Now that the New Year is here, it’s time to set our resolutions. I’ve got mine – stop biting my nails for the love of – and I think that’s good. New Year’s Resolutions count toward the first half of my inaugural post: self-improvement. These are the things we look forward to trying and trying and trying (and hopefully one day succeeding) at.
But I think there’s a problem if we only focus on self-improvement. What about the other half of my original discussion: self-acceptance? When do we stop trying to improve, and start trying to accept? And how do we know what to accept and what to reject?
For me, I’m looking forward to the second half of my New Year, what I am calling “New Year’s Redirections”. The concept is simple: see where you can redirect your time or money that would be spent on marginal self-improvements into high-return self-acceptances. For example, there is a lot of time I could spend on getting in shape. It’s a noble goal, and New Year’s Resolvers set out year after year to do it. However, I think my professional Javelin days are long behind me. My odds of making USATF, sadly, are about as high as the odds of me giving up Honey Butter Chicken (mmmmm) for an entire year. So, in light of the fact that I’ll never be a professional athlete, what if I took a little bit of the energy I would spend fretting about diet and exercise and worry about appreciating my loving wife and my adorable dog? It’s trite, sure, but it helps to redirect energy into things that make you feel good about yourself, and the place you’re at in life.
I think this is related to a concept that was popularized by Newt Gingrich during his time as a U.S. Congressman. In the parable Gingrich tells, a lion goes hunting and catching field mice all day long. However, because the lion burns more calories killing the field mice than the meals provide, she slowly starves to death. If only the lion had realized that the antelopes, despite requiring a little more cumulative effort and skill to kill, provided far more energy than they took to hunt, she would have thrived and grown strong.
The other day I was in class and started to space out during lecture. Stressed about my internship, my startup and my classes, I started to get dizzy.
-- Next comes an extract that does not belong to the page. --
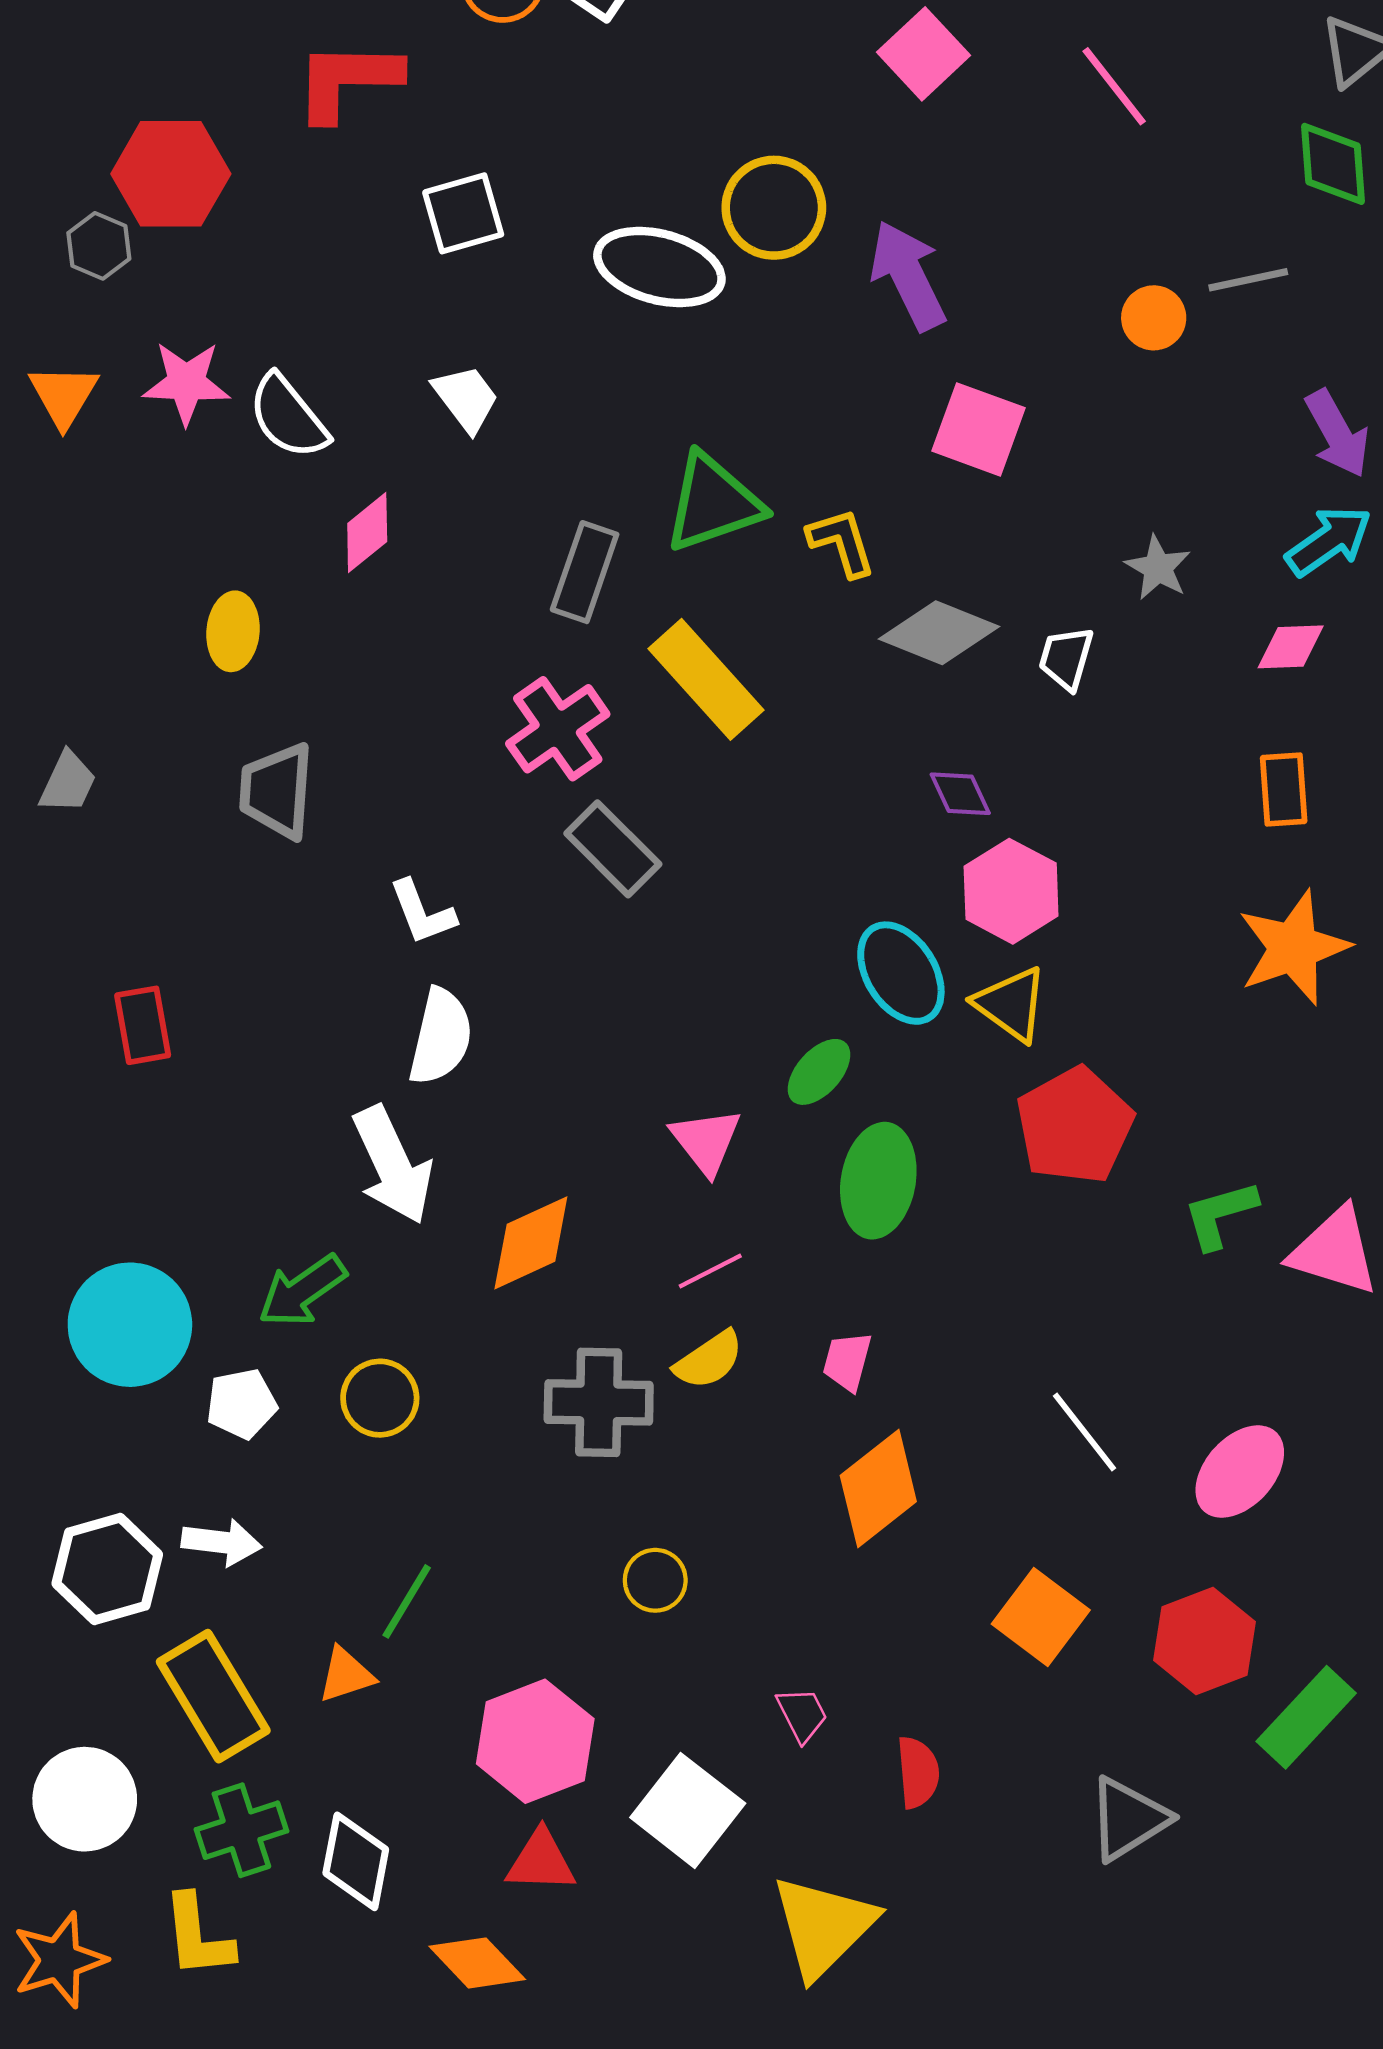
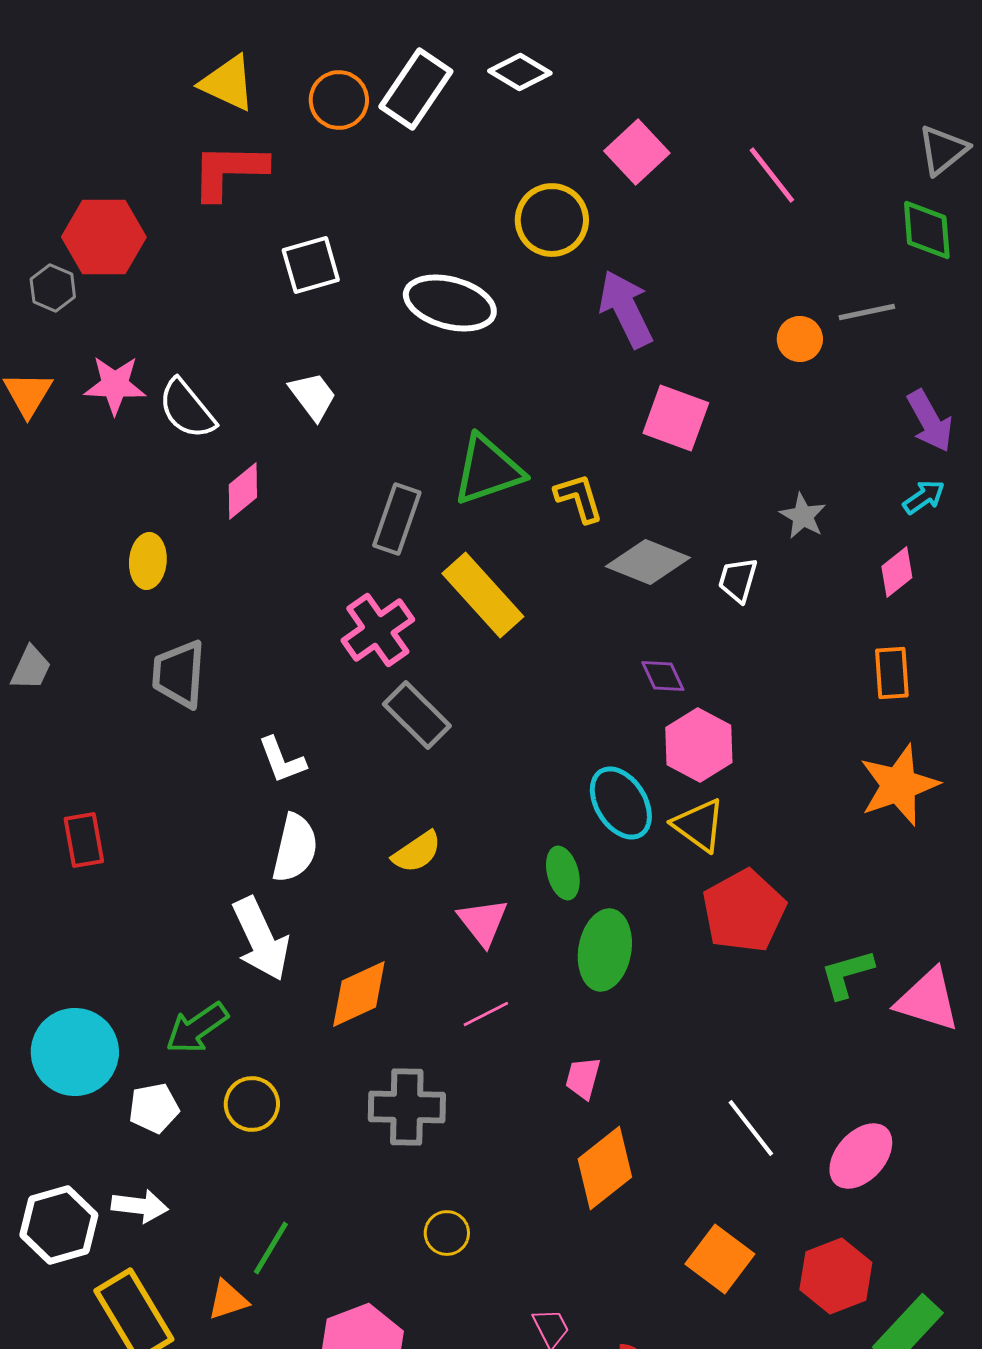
yellow circle: (774, 208) -> (552, 220), moved
cyan arrow: (1329, 541) -> (924, 497), size x0.7
pink diamond: (1291, 647) -> (897, 572), turned -36
green ellipse: (819, 1072) -> (563, 873), turned -57
yellow semicircle: (709, 1360) -> (417, 852), moved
But, I took a second to redirect myself and realized something amazing: the wireless headphones I have are super dope. This sounds stupid I know, but let me explain. Before my in-laws gave me an awesome Christmas gift (these insanely awesome LG/Harman Kardon headphones), my old school headphones would constantly get bumped out of the socket when I walked around Chicago. I would then have to reach into my phone, reconnect them, find the correct spot (or fumble with bulky gloves in a narrow pocket) and resume my listening. Now, thanks to my wonderful in-laws, I don’t have to worry about that crap.
It’s hard to admit that we have it good in life. Sitting around talking about how privileged we are (to be born in America with opportunity, let alone to be at great universities or well-paying jobs), can make us feel terrible about our inner ambitions. I don’t think there should be this conflict. We can still feel that life requires us to fight and strive, while being able to redirect what would be wasted energy toward the things in life that make us happy, grateful, and whole.
My life got a little bit easier due to something wonderful in my life: a great, supportive family that knows how to buy a great holiday gift. For that I’m grateful. My hope is that this New Year’s season, you can redirect wasted energy toward appreciating the things, even a pair of headphones, that make your life better as well.